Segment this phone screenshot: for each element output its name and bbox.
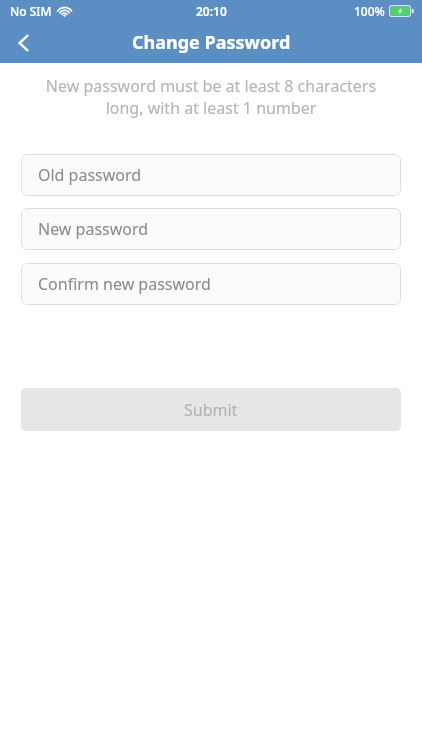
- staticText: New password must be at least 8 characte…: [20, 75, 402, 119]
- staticText: Old password: [38, 164, 142, 186]
- staticText: 100%: [354, 3, 385, 19]
- staticText: Confirm new password: [38, 273, 211, 295]
- button[interactable]: Back: [0, 22, 48, 63]
- staticText: 20:10: [196, 3, 227, 19]
- staticText: New password: [38, 218, 149, 240]
- staticText: No SIM: [10, 3, 52, 19]
- button[interactable]: Old password: [21, 154, 401, 196]
- button[interactable]: Submit: [21, 388, 401, 431]
- button[interactable]: New password: [21, 208, 401, 250]
- staticText: Submit: [184, 399, 238, 421]
- button[interactable]: Confirm new password: [21, 263, 401, 305]
- staticText: Change Password: [132, 30, 291, 55]
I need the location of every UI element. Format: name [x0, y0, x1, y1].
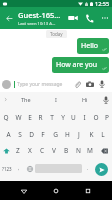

++++++++++

◆ Assignment ◆
Print each entry exactly, leaving pictures out.

◆ Answer for the task ◆
Segment this phone screenshot: for each element output its name and bbox.
- staticText: New password must be at least 8 characte…: [20, 75, 402, 119]
- staticText: Old password: [38, 164, 142, 186]
- staticText: 100%: [354, 3, 385, 19]
- staticText: Confirm new password: [38, 273, 211, 295]
- button[interactable]: Back: [0, 22, 48, 63]
- staticText: 20:10: [196, 3, 227, 19]
- staticText: New password: [38, 218, 149, 240]
- staticText: No SIM: [10, 3, 52, 19]
- button[interactable]: Old password: [21, 154, 401, 196]
- button[interactable]: Submit: [21, 388, 401, 431]
- button[interactable]: New password: [21, 208, 401, 250]
- staticText: Submit: [184, 399, 238, 421]
- button[interactable]: Confirm new password: [21, 263, 401, 305]
- staticText: Change Password: [132, 30, 291, 55]
I need the location of every UI element. Format: name [x0, y0, x1, y1].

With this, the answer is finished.